- [TASK TO COMPLETE]: Each of the entries should be output exactly, with nothing left out.
** INPUT follows **
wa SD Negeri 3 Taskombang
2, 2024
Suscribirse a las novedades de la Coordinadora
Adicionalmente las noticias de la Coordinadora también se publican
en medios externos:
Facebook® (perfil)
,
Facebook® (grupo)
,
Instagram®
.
** End of INPUT **
- [YOUR RESPONSE]:
wa SD Negeri 3 Taskombang
2, 2024
Suscribirse a las novedades de la Coordinadora
Adicionalmente las noticias de la Coordinadora también se publican
en medios externos:
Facebook® (perfil)
,
Facebook® (grupo)
,
Instagram®
.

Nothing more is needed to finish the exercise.